## Exercise
Please transcribe every record below exactly, leaving out the pictures.

## Supplied records
- - - - -

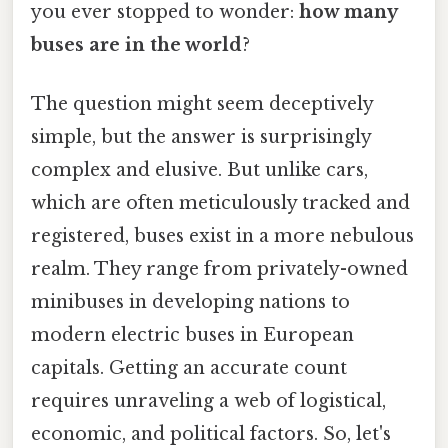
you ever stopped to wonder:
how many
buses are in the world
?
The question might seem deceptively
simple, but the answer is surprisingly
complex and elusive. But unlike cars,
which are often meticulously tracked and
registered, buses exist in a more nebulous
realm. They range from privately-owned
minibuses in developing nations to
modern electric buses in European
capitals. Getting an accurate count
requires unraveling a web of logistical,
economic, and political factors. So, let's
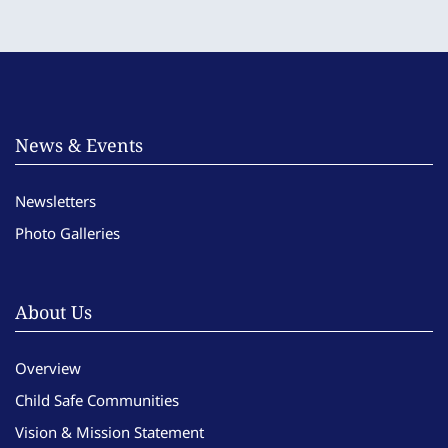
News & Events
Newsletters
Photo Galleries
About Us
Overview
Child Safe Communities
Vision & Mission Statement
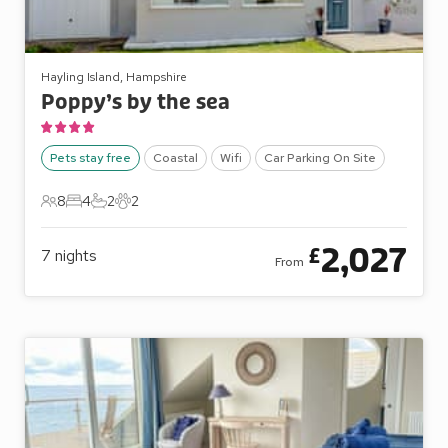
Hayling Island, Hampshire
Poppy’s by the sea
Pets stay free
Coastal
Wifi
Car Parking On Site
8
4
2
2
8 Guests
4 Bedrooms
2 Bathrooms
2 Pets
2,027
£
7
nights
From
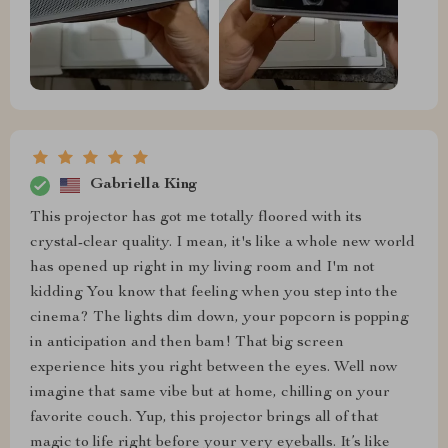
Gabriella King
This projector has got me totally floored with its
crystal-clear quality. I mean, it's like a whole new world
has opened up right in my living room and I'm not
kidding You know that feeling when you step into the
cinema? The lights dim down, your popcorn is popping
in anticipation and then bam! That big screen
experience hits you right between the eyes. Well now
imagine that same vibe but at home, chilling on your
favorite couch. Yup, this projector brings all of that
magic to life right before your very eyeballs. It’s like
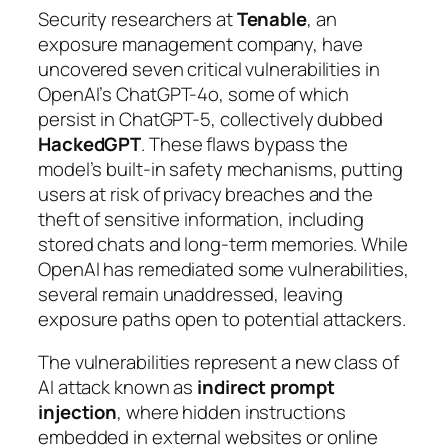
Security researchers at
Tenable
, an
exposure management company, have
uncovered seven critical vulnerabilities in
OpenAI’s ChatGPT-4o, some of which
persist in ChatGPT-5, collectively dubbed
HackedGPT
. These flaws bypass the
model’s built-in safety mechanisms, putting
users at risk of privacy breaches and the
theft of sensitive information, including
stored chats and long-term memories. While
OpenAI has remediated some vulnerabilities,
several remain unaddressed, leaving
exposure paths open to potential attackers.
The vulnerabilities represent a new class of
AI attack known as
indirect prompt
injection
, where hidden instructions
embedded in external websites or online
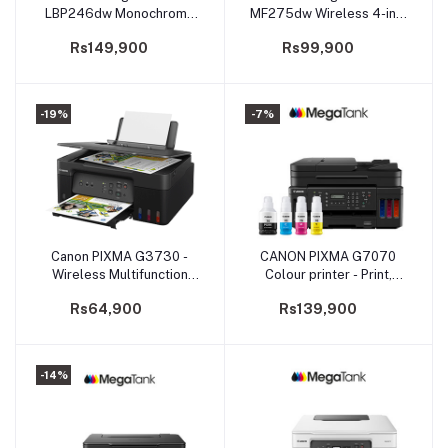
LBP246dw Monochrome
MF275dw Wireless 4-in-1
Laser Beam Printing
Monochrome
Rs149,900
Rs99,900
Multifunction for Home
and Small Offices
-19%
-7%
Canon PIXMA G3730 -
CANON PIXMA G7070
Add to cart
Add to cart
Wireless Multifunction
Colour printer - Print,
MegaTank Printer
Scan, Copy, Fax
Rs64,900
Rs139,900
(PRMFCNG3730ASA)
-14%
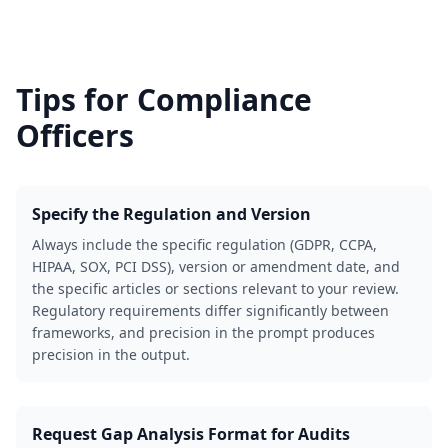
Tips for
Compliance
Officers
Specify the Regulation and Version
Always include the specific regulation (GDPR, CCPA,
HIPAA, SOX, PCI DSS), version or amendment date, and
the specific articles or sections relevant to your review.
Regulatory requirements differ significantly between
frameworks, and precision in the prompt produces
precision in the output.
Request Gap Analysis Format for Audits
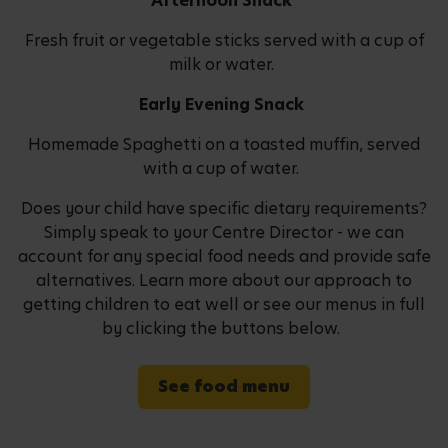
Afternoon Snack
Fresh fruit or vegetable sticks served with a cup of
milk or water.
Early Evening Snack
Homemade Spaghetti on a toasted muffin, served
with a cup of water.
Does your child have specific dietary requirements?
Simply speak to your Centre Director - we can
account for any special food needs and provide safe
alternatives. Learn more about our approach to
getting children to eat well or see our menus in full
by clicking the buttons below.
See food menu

- - - - -

## Result of this exercise
you ever stopped to wonder:
how many
buses are in the world
?
The question might seem deceptively
simple, but the answer is surprisingly
complex and elusive. But unlike cars,
which are often meticulously tracked and
registered, buses exist in a more nebulous
realm. They range from privately-owned
minibuses in developing nations to
modern electric buses in European
capitals. Getting an accurate count
requires unraveling a web of logistical,
economic, and political factors. So, let's
News & Events
Newsletters
Photo Galleries
About Us
Overview
Child Safe Communities
Vision & Mission Statement
Hayling Island, Hampshire
Poppy’s by the sea
Pets stay free
Coastal
Wifi
Car Parking On Site
8
4
2
2
8 Guests
4 Bedrooms
2 Bathrooms
2 Pets
2,027
£
7
nights
From
Gabriella King
This projector has got me totally floored with its
crystal-clear quality. I mean, it's like a whole new world
has opened up right in my living room and I'm not
kidding You know that feeling when you step into the
cinema? The lights dim down, your popcorn is popping
in anticipation and then bam! That big screen
experience hits you right between the eyes. Well now
imagine that same vibe but at home, chilling on your
favorite couch. Yup, this projector brings all of that
magic to life right before your very eyeballs. It’s like
Security researchers at
Tenable
, an
exposure management company, have
uncovered seven critical vulnerabilities in
OpenAI’s ChatGPT-4o, some of which
persist in ChatGPT-5, collectively dubbed
HackedGPT
. These flaws bypass the
model’s built-in safety mechanisms, putting
users at risk of privacy breaches and the
theft of sensitive information, including
stored chats and long-term memories. While
OpenAI has remediated some vulnerabilities,
several remain unaddressed, leaving
exposure paths open to potential attackers.
The vulnerabilities represent a new class of
AI attack known as
indirect prompt
injection
, where hidden instructions
embedded in external websites or online
LBP246dw Monochrome
MF275dw Wireless 4-in-1
Laser Beam Printing
Monochrome
Rs149,900
Rs99,900
Multifunction for Home
and Small Offices
-19%
-7%
Canon PIXMA G3730 -
CANON PIXMA G7070
Add to cart
Add to cart
Wireless Multifunction
Colour printer - Print,
MegaTank Printer
Scan, Copy, Fax
Rs64,900
Rs139,900
(PRMFCNG3730ASA)
-14%
Tips for
Compliance
Officers
Specify the Regulation and Version
Always include the specific regulation (GDPR, CCPA,
HIPAA, SOX, PCI DSS), version or amendment date, and
the specific articles or sections relevant to your review.
Regulatory requirements differ significantly between
frameworks, and precision in the prompt produces
precision in the output.
Request Gap Analysis Format for Audits
Afternoon Snack
Fresh fruit or vegetable sticks served with a cup of
milk or water.
Early Evening Snack
Homemade Spaghetti on a toasted muffin, served
with a cup of water.
Does your child have specific dietary requirements?
Simply speak to your Centre Director - we can
account for any special food needs and provide safe
alternatives. Learn more about our approach to
getting children to eat well or see our menus in full
by clicking the buttons below.
See food menu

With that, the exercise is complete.